In the Equator coffee house yesterday with Laura Buckley (pictured), a PhD student at UCLan working on conceptions of wellbeing amongst older people, I was struck by a Quinean thought. Suppose one wishes to find out someone’s conception of wellbeing, one might ask them: ‘What does wellbeing mean to you?’. But if so, the question might be answered in either of two ways.
Someone might articulate a general concept. Thus they might press eudaemonic or, alteratively, hedonic views emphasising either broader conceptions of the role of virtue in flourishing or a narrower view of the importance of pleasure or happiness. They might stress a role for meaning or narrative intelligibility and so on. (Laura has highlighted some interesting differences in such views between older people and younger professional carers.)
On the other hand, they might not advance a general conception of wellbeing but rather say what instances or exemplifies it or even what might cause a state that instances or exemplifies it. Thus, for example, they might say that wellbeing was being surrounded by one’s family, or involved keeping active or eating icecream on a pier.

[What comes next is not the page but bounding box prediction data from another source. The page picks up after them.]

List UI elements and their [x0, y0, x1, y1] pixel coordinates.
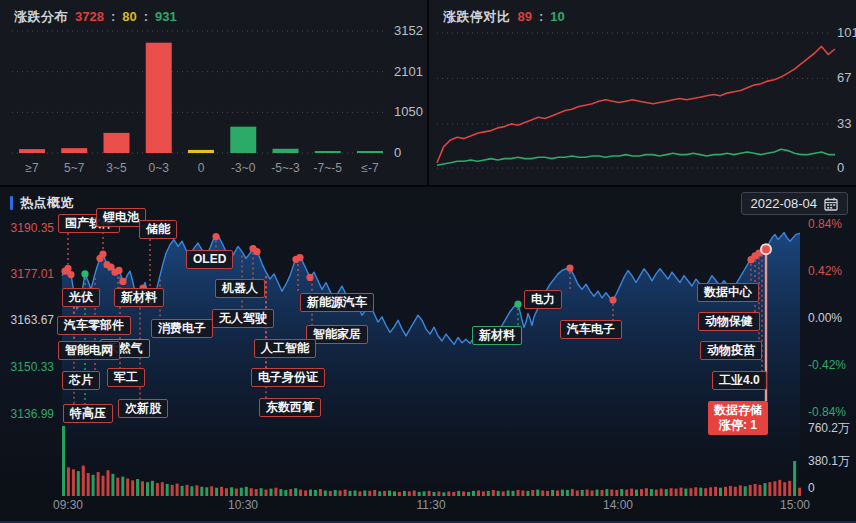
axis-tick: 0~3	[149, 161, 170, 175]
highlight-limit-count: 涨停: 1	[714, 418, 762, 433]
sector-tag[interactable]: 智能电网	[58, 341, 120, 360]
stock-dashboard: 涨跌分布 3728: 80: 931 3152210110500≥75~73~5…	[0, 0, 856, 523]
sector-tag[interactable]: 电子身份证	[251, 368, 325, 387]
pct-tick: 0	[808, 481, 815, 495]
limit-compare-header: 涨跌停对比 89: 10	[443, 8, 565, 26]
hotspot-header: 热点概览	[10, 194, 74, 212]
sector-tag[interactable]: 新能源汽车	[300, 293, 374, 312]
time-tick: 11:30	[416, 498, 445, 512]
hotspot-title: 热点概览	[20, 194, 74, 212]
sector-tag[interactable]: 次新股	[118, 399, 168, 418]
axis-tick: 101	[837, 25, 856, 40]
bar--3~0	[230, 127, 256, 153]
panel-limit-compare: 涨跌停对比 89: 10 10167330	[429, 0, 856, 185]
bar--7~-5	[315, 151, 341, 153]
axis-tick: 3152	[394, 23, 423, 38]
axis-tick: 2101	[394, 64, 423, 79]
highlight-sector-tooltip[interactable]: 数据存储涨停: 1	[708, 401, 768, 435]
sector-tag[interactable]: 军工	[107, 368, 145, 387]
axis-tick: -3~0	[231, 161, 256, 175]
pct-tick: 380.1万	[808, 454, 850, 468]
up-count: 3728	[75, 9, 104, 24]
sector-tag[interactable]: 东数西算	[259, 398, 321, 417]
price-tick: 3136.99	[11, 407, 55, 421]
sector-tag[interactable]: 人工智能	[254, 339, 316, 358]
limit-compare-svg: 10167330	[429, 0, 856, 185]
colon: :	[539, 9, 543, 24]
hotspot-index-chart: 3190.353177.013163.673150.333136.990.84%…	[0, 187, 856, 521]
sector-tag[interactable]: 消费电子	[151, 319, 213, 338]
accent-bar	[10, 196, 13, 210]
limit-down-count: 10	[550, 9, 564, 24]
sector-tag[interactable]: 无人驾驶	[212, 309, 274, 328]
date-value: 2022-08-04	[751, 196, 818, 211]
highlight-sector-name: 数据存储	[714, 403, 762, 418]
sector-tag[interactable]: 工业4.0	[712, 371, 767, 390]
pct-tick: -0.84%	[808, 405, 846, 419]
sector-tag[interactable]: 汽车零部件	[57, 316, 131, 335]
bar-3~5	[104, 133, 130, 153]
price-tick: 3190.35	[11, 221, 55, 235]
highlight-dot	[761, 244, 771, 254]
sector-tag[interactable]: 动物保健	[698, 312, 760, 331]
sector-tag[interactable]: 芯片	[62, 371, 100, 390]
colon: :	[144, 9, 148, 24]
axis-tick: -7~-5	[314, 161, 343, 175]
flat-count: 80	[122, 9, 136, 24]
axis-tick: -5~-3	[271, 161, 300, 175]
bar--5~-3	[273, 149, 299, 153]
time-tick: 14:00	[603, 498, 633, 512]
distribution-title: 涨跌分布	[14, 8, 68, 26]
sector-tag[interactable]: 特高压	[63, 404, 113, 423]
pct-tick: 760.2万	[808, 421, 850, 435]
distribution-svg: 3152210110500≥75~73~50~30-3~0-5~-3-7~-5≤…	[0, 0, 427, 185]
axis-tick: 0	[837, 160, 844, 175]
colon: :	[111, 9, 115, 24]
sector-tag[interactable]: 新材料	[114, 288, 164, 307]
axis-tick: ≥7	[25, 161, 39, 175]
pct-tick: 0.42%	[808, 264, 842, 278]
limit-compare-line-chart: 10167330	[429, 0, 856, 185]
price-tick: 3150.33	[11, 360, 55, 374]
down-count: 931	[155, 9, 177, 24]
bar-5~7	[61, 148, 87, 153]
sector-tag[interactable]: 汽车电子	[560, 320, 622, 339]
sector-tag[interactable]: 光伏	[62, 288, 100, 307]
sector-tag[interactable]: 储能	[139, 220, 177, 239]
sector-tag[interactable]: 新材料	[472, 326, 522, 345]
axis-tick: 1050	[394, 104, 423, 119]
sector-tag[interactable]: 动物疫苗	[700, 341, 762, 360]
limit-up-count: 89	[518, 9, 532, 24]
top-panels: 涨跌分布 3728: 80: 931 3152210110500≥75~73~5…	[0, 0, 856, 185]
pct-tick: -0.42%	[808, 358, 846, 372]
sector-tag[interactable]: OLED	[186, 250, 233, 269]
date-picker[interactable]: 2022-08-04	[741, 192, 849, 215]
bar-0~3	[146, 43, 172, 153]
time-tick: 15:00	[780, 498, 810, 512]
axis-tick: 5~7	[64, 161, 85, 175]
axis-tick: 33	[837, 116, 851, 131]
limit-up-line	[437, 46, 835, 162]
price-tick: 3177.01	[11, 267, 55, 281]
sector-tag[interactable]: 数据中心	[697, 283, 759, 302]
gridlines	[12, 31, 386, 153]
bar-≥7	[19, 149, 45, 153]
distribution-bar-chart: 3152210110500≥75~73~50~30-3~0-5~-3-7~-5≤…	[0, 0, 427, 185]
pct-tick: 0.84%	[808, 217, 842, 231]
sector-tag[interactable]: 电力	[524, 290, 562, 309]
distribution-bars	[19, 43, 383, 153]
limit-down-line	[437, 149, 835, 165]
axis-tick: 3~5	[106, 161, 127, 175]
pct-tick: 0.00%	[808, 311, 842, 325]
price-tick: 3163.67	[11, 313, 55, 327]
limit-compare-title: 涨跌停对比	[443, 8, 511, 26]
bar-≤-7	[357, 151, 383, 153]
index-area	[62, 233, 800, 496]
panel-hotspot: 热点概览 2022-08-04 3190.353177.013163.67315…	[0, 185, 856, 523]
axis-tick: 0	[198, 161, 205, 175]
sector-tag[interactable]: 机器人	[215, 279, 265, 298]
bar-0	[188, 150, 214, 153]
calendar-icon	[824, 197, 838, 211]
axis-tick: ≤-7	[361, 161, 379, 175]
time-tick: 09:30	[53, 498, 83, 512]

The Quinean thought was this. There is a kind of slack between these two ways of answering the question. So one might have a eudaemonic conception and think it instanced by family interaction. Or – perhaps if one’s family is a barrel of laughs – one might have a hedonic view and still think it instanced by family interaction. Or, whilst it may seem obvious, that the eating of a pizza would merely instance the latter, to a retired pizzaiolo it might, carried out with due solemnity, exemplify the former.
Conceptions of wellbeing, on the one hand, and instances of it, on the other, can be mediated by different surrounding beliefs about the instances. And thus there is no clear way of telling what role the instances are playing: of what they are taken to be instances.
Now there is, in principle, a solution to this. One might brief one’s sample population on the distinctions between different general conceptions of wellbeing and inculcate a distinction between general concepts and what exemplifies them. But this move, like the similar one in empirical approaches to philosophy, threatens to distort the raw data. I suspect, instead, one has to tolerate some degree of indeterminacy in exactly what one is measuring but minimise it by an exercise of interpretative judgement in what role the instances probably have in context: the burden, no doubt, of social science.